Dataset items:
- - - -

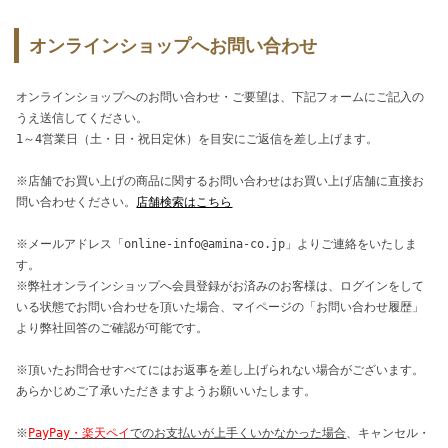
オンラインショップへお問い合わせ
オンラインショップへのお問い合わせ・ご要望は、下記フォームにご記入の
うえ送信してください。
1～4営業日（土・日・祝日定休）を目安にご返信を差し上げます。
※店舗でお買い上げの商品に関するお問い合わせはお買い上げ店舗に直接お
問い合わせください。
店舗検索はこちら
※メールアドレス「online-info@amina-co.jp」よりご連絡をいたしま
す。
※弊社オンラインショップへ会員登録がお済みのお客様は、ログインをして
いる状態でお問い合わせを頂いた場合、マイページの「お問い合わせ履歴」
より弊社回答のご確認が可能です。
※頂いたお問合せすべてにはお返事を差し上げられない場合がございます。
あらかじめご了承いただきますようお願いいたします。
※
PayPay・楽天ペイ
でのお支払いが上手くいかなかった場合
、キャンセル・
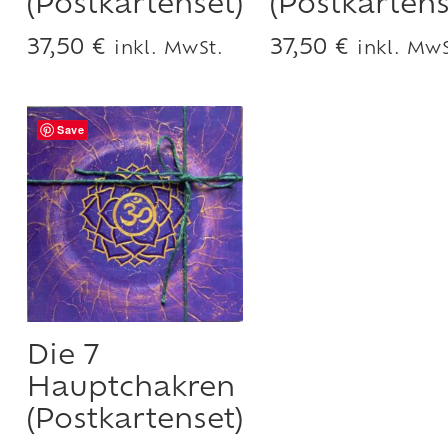
(Postkartenset)
(Postkartens
37,50
€
37,50
€
inkl. MwSt.
inkl. MwS
Save
Die 7
Hauptchakren
(Postkartenset)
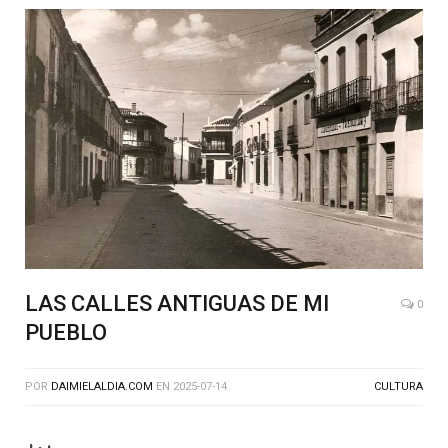
LAS CALLES ANTIGUAS DE MI
0
PUEBLO
POR
DAIMIELALDIA.COM
EN
2025-07-14
CULTURA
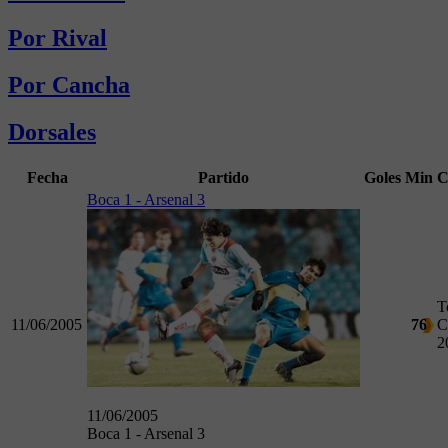
Por Rival
Por Cancha
Dorsales
Fecha
Partido
Goles
Min
C
Boca 1 - Arsenal 3
T
11/06/2005
76
C
2
11/06/2005
Boca 1 - Arsenal 3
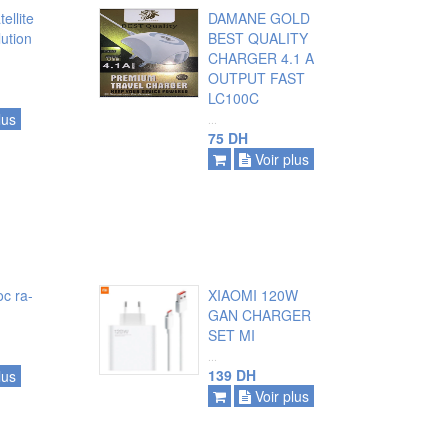
tellite
DAMANE GOLD
lution
BEST QUALITY
CHARGER 4.1 A
OUTPUT FAST
ajouter
LC100C
lus
...
voir plus
75 DH
Voir plus
oc ra-
XIAOMI 120W
GAN CHARGER
SET MI
...
ajouter
139 DH
lus
Voir plus
voir plus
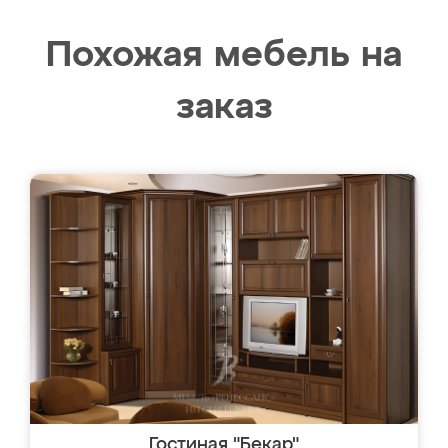
Похожая мебель на
заказ
Гостиная "Бекар"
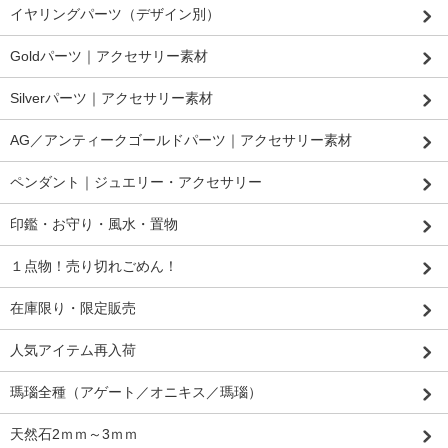
イヤリングパーツ（デザイン別）
Goldパーツ｜アクセサリー素材
Silverパーツ｜アクセサリー素材
AG／アンティークゴールドパーツ｜アクセサリー素材
ペンダント｜ジュエリー・アクセサリー
印鑑・お守り・風水・置物
１点物！売り切れごめん！
在庫限り・限定販売
人気アイテム再入荷
瑪瑙全種（アゲート／オニキス／瑪瑙）
天然石2ｍｍ～3ｍｍ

- - - -

## EXERCISE DIRECTIONS
A faithful copy is needed of the lines from the one containing "XIAOMI 120W" through the last line of the data above, with pictures left out.

## ANSWER SECTION
XIAOMI 120W
GAN CHARGER
SET MI
...
ajouter
139 DH
lus
Voir plus
voir plus
Похожая мебель на
заказ
Гостиная "Бекар"
イヤリングパーツ（デザイン別）
Goldパーツ｜アクセサリー素材
Silverパーツ｜アクセサリー素材
AG／アンティークゴールドパーツ｜アクセサリー素材
ペンダント｜ジュエリー・アクセサリー
印鑑・お守り・風水・置物
１点物！売り切れごめん！
在庫限り・限定販売
人気アイテム再入荷
瑪瑙全種（アゲート／オニキス／瑪瑙）
天然石2ｍｍ～3ｍｍ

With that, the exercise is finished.